Racmanaz wrote:
There is no misinformation in his explanation, he is just over simplifying the info to help us understand the conceot.as he mentioned.
He does say he's oversimplifying, but he gets too much wrong. The video does misinform.
* You can not apply ISO either by setting the dial on the camera or in post production using the exposure slider. The exposure slider in post software does not change ISO.
* The signal from the sensor does not pick up photon noise as it travels toward the ADC.
* Fuji cameras do not have two separate analog amplifiers.
* He said, "...ISO is nothing more than amplification of the signal." You can argue that's an oversimplification but it's a very common oversimplification that has a lot of people misinformed and confused; looks like including him. We should avoid that oversimplification because we know it misinforms people.
* There is not another amplifier behind the ADC.

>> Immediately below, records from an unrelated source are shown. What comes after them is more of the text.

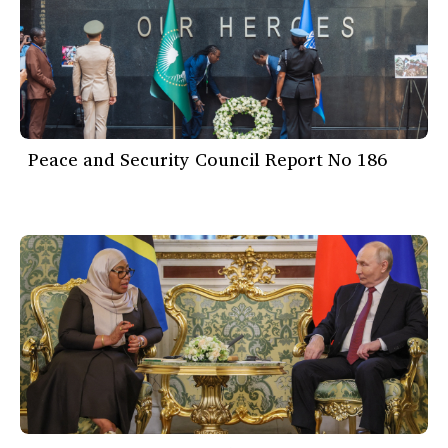
Peace and Security Council Report No 186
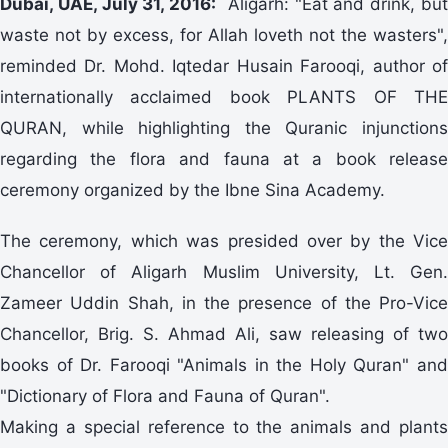
Dubai, UAE, July 31, 2016:
Aligarh: "Eat and drink, bu
waste not by excess, for Allah loveth not the wasters",
reminded Dr. Mohd. Iqtedar Husain Farooqi, author of
internationally acclaimed book PLANTS OF THE
QURAN, while highlighting the Quranic injunctions
regarding the flora and fauna at a book release
ceremony organized by the Ibne Sina Academy.
The ceremony, which was presided over by the Vice
Chancellor of Aligarh Muslim University, Lt. Gen.
Zameer Uddin Shah, in the presence of the Pro-Vice
Chancellor, Brig. S. Ahmad Ali, saw releasing of two
books of Dr. Farooqi "Animals in the Holy Quran" and
"Dictionary of Flora and Fauna of Quran".
Making a special reference to the animals and plants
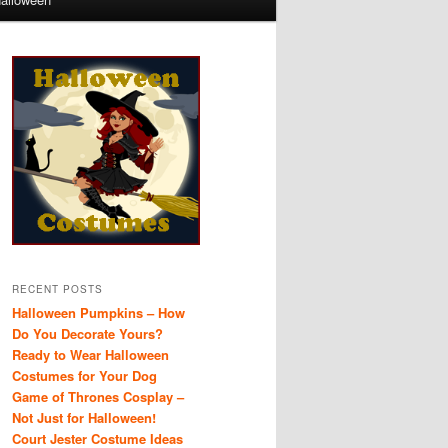
RECENT POSTS
Halloween Pumpkins – How
Do You Decorate Yours?
Ready to Wear Halloween
Costumes for Your Dog
Game of Thrones Cosplay –
Not Just for Halloween!
Court Jester Costume Ideas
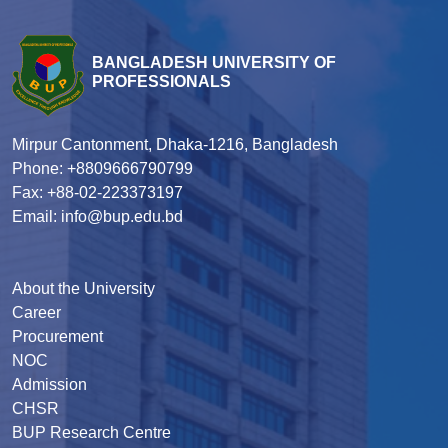
BANGLADESH UNIVERSITY OF
PROFESSIONALS
Mirpur Cantonment, Dhaka-1216, Bangladesh
Phone: +8809666790799
Fax: +88-02-223373197
Email: info@bup.edu.bd
About the University
Career
Procurement
NOC
Admission
CHSR
BUP Research Centre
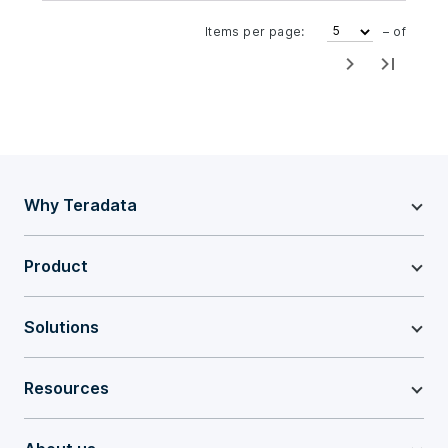
Items per page:
– of
Why Teradata
Product
Solutions
Resources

* [This is at 13 minutes] He says, "...camera's that are ISO invariant have very little noise usually around this step and this step in the process." And he points at his chart to the area of signal movement from the analog amplifier to the ADC and from the ADC to the amplifier that doesn't exist. That may be the case but that's unrelated to why the camera may be ISO invariant. The read noise that matters to ISO invariance is the noise present before ISO amplification not after.

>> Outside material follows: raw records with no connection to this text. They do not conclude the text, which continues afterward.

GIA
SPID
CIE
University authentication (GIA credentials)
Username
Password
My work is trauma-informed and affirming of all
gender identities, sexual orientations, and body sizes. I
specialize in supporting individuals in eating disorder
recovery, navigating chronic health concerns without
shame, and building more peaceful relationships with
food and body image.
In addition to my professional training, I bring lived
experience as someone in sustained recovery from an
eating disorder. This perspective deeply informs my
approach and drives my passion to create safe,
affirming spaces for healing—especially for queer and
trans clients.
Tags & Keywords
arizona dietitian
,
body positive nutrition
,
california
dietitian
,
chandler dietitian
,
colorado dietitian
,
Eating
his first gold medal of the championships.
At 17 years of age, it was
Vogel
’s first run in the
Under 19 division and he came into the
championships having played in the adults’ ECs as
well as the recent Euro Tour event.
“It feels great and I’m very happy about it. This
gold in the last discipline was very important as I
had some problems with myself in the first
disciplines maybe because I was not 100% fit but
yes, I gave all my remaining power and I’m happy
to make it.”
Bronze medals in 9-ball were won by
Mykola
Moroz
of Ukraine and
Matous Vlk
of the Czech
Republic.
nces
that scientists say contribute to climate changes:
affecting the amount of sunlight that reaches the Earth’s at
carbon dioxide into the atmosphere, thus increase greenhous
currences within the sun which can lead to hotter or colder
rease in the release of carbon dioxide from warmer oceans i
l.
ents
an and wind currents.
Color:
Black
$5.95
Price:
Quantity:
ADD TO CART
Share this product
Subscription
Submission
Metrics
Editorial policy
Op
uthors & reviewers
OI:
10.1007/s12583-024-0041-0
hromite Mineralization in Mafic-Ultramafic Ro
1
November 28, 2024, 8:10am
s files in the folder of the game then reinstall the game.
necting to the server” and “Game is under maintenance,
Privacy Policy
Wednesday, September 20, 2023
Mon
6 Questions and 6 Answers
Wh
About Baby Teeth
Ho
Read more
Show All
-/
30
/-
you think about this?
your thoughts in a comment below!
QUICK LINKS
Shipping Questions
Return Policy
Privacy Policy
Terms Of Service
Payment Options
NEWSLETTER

* He needs to stop talking about changing ISO in post production. You can't do that.
* He recommends avoiding the two top ISO values 25600 and 51200 because the signal is digitally amplified. That seems to only be true of ISO 51200 -- at least according to the site he references Photons to Photos.
Racmanaz wrote:
Seriously, stop with your nitpicking every little detail,
If I wanted to nitpick every little detail that list would be twice as long. He should better understand what he's talking about before publishing these things -- he does misinform.
Racmanaz wrote:
you are making yourself look arrogant and a know-it-all, you aren't.